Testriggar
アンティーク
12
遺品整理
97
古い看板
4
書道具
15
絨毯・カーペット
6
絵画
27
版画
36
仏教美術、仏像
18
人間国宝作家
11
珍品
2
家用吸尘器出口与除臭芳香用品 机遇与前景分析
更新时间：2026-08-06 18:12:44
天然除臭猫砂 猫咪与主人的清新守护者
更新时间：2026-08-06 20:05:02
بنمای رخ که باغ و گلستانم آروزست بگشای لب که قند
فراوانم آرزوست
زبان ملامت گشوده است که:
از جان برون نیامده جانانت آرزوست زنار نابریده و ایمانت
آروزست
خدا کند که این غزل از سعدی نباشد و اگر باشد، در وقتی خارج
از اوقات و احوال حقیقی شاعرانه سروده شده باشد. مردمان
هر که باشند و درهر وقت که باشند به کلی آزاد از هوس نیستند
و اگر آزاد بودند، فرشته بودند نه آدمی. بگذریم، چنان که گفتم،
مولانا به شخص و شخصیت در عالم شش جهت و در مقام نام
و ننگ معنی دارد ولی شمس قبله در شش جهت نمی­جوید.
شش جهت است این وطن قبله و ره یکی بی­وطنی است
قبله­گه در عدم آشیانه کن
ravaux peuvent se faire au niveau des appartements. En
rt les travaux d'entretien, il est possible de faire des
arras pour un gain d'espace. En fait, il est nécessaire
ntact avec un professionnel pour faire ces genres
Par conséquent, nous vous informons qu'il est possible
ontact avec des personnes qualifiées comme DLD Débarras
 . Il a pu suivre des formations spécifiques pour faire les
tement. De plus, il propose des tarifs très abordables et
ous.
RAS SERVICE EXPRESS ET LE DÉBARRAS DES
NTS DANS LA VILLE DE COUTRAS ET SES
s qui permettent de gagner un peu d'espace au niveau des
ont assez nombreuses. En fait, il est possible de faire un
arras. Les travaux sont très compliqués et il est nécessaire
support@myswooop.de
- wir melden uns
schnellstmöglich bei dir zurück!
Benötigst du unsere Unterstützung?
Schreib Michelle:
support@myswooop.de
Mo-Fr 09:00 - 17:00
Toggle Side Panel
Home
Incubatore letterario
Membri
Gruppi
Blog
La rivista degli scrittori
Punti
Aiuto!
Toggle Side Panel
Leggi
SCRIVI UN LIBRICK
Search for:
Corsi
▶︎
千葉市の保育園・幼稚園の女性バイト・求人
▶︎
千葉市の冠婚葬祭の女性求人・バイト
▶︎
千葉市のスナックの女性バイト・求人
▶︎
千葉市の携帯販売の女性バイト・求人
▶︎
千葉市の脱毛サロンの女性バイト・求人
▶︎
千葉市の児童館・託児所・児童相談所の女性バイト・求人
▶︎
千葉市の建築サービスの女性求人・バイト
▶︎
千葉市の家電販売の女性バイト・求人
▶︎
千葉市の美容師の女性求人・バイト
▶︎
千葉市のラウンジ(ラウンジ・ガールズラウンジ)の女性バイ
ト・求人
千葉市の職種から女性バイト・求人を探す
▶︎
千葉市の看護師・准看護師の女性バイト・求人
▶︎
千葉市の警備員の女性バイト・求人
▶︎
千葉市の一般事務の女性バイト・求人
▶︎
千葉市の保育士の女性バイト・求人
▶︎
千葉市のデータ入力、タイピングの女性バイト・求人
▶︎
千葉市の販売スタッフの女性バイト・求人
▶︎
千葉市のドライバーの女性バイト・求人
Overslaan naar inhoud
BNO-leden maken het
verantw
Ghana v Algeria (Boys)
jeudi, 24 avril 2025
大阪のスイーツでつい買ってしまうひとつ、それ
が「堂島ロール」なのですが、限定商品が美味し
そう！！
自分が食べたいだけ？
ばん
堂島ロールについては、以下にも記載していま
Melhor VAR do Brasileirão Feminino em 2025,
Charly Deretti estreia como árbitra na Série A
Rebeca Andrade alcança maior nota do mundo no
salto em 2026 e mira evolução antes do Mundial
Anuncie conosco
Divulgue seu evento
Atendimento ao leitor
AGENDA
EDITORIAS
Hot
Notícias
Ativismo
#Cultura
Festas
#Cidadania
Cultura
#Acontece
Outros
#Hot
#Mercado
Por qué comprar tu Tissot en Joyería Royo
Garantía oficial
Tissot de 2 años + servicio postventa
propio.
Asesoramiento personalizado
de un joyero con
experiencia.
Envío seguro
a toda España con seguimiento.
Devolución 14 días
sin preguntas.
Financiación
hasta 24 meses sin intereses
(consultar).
####
WHAT THIS TASK INVOLVES: Every line of the listing should be given again exactly.

RESULT OF THIS EXERCISE:
Testriggar
アンティーク
12
遺品整理
97
古い看板
4
書道具
15
絨毯・カーペット
6
絵画
27
版画
36
仏教美術、仏像
18
人間国宝作家
11
珍品
2
家用吸尘器出口与除臭芳香用品 机遇与前景分析
更新时间：2026-08-06 18:12:44
天然除臭猫砂 猫咪与主人的清新守护者
更新时间：2026-08-06 20:05:02
بنمای رخ که باغ و گلستانم آروزست بگشای لب که قند
فراوانم آرزوست
زبان ملامت گشوده است که:
از جان برون نیامده جانانت آرزوست زنار نابریده و ایمانت
آروزست
خدا کند که این غزل از سعدی نباشد و اگر باشد، در وقتی خارج
از اوقات و احوال حقیقی شاعرانه سروده شده باشد. مردمان
هر که باشند و درهر وقت که باشند به کلی آزاد از هوس نیستند
و اگر آزاد بودند، فرشته بودند نه آدمی. بگذریم، چنان که گفتم،
مولانا به شخص و شخصیت در عالم شش جهت و در مقام نام
و ننگ معنی دارد ولی شمس قبله در شش جهت نمی­جوید.
شش جهت است این وطن قبله و ره یکی بی­وطنی است
قبله­گه در عدم آشیانه کن
ravaux peuvent se faire au niveau des appartements. En
rt les travaux d'entretien, il est possible de faire des
arras pour un gain d'espace. En fait, il est nécessaire
ntact avec un professionnel pour faire ces genres
Par conséquent, nous vous informons qu'il est possible
ontact avec des personnes qualifiées comme DLD Débarras
 . Il a pu suivre des formations spécifiques pour faire les
tement. De plus, il propose des tarifs très abordables et
ous.
RAS SERVICE EXPRESS ET LE DÉBARRAS DES
NTS DANS LA VILLE DE COUTRAS ET SES
s qui permettent de gagner un peu d'espace au niveau des
ont assez nombreuses. En fait, il est possible de faire un
arras. Les travaux sont très compliqués et il est nécessaire
support@myswooop.de
- wir melden uns
schnellstmöglich bei dir zurück!
Benötigst du unsere Unterstützung?
Schreib Michelle:
support@myswooop.de
Mo-Fr 09:00 - 17:00
Toggle Side Panel
Home
Incubatore letterario
Membri
Gruppi
Blog
La rivista degli scrittori
Punti
Aiuto!
Toggle Side Panel
Leggi
SCRIVI UN LIBRICK
Search for:
Corsi
▶︎
千葉市の保育園・幼稚園の女性バイト・求人
▶︎
千葉市の冠婚葬祭の女性求人・バイト
▶︎
千葉市のスナックの女性バイト・求人
▶︎
千葉市の携帯販売の女性バイト・求人
▶︎
千葉市の脱毛サロンの女性バイト・求人
▶︎
千葉市の児童館・託児所・児童相談所の女性バイト・求人
▶︎
千葉市の建築サービスの女性求人・バイト
▶︎
千葉市の家電販売の女性バイト・求人
▶︎
千葉市の美容師の女性求人・バイト
▶︎
千葉市のラウンジ(ラウンジ・ガールズラウンジ)の女性バイ
ト・求人
千葉市の職種から女性バイト・求人を探す
▶︎
千葉市の看護師・准看護師の女性バイト・求人
▶︎
千葉市の警備員の女性バイト・求人
▶︎
千葉市の一般事務の女性バイト・求人
▶︎
千葉市の保育士の女性バイト・求人
▶︎
千葉市のデータ入力、タイピングの女性バイト・求人
▶︎
千葉市の販売スタッフの女性バイト・求人
▶︎
千葉市のドライバーの女性バイト・求人
Overslaan naar inhoud
BNO-leden maken het
verantw
Ghana v Algeria (Boys)
jeudi, 24 avril 2025
大阪のスイーツでつい買ってしまうひとつ、それ
が「堂島ロール」なのですが、限定商品が美味し
そう！！
自分が食べたいだけ？
ばん
堂島ロールについては、以下にも記載していま
Melhor VAR do Brasileirão Feminino em 2025,
Charly Deretti estreia como árbitra na Série A
Rebeca Andrade alcança maior nota do mundo no
salto em 2026 e mira evolução antes do Mundial
Anuncie conosco
Divulgue seu evento
Atendimento ao leitor
AGENDA
EDITORIAS
Hot
Notícias
Ativismo
#Cultura
Festas
#Cidadania
Cultura
#Acontece
Outros
#Hot
#Mercado
Por qué comprar tu Tissot en Joyería Royo
Garantía oficial
Tissot de 2 años + servicio postventa
propio.
Asesoramiento personalizado
de un joyero con
experiencia.
Envío seguro
a toda España con seguimiento.
Devolución 14 días
sin preguntas.
Financiación
hasta 24 meses sin intereses
(consultar).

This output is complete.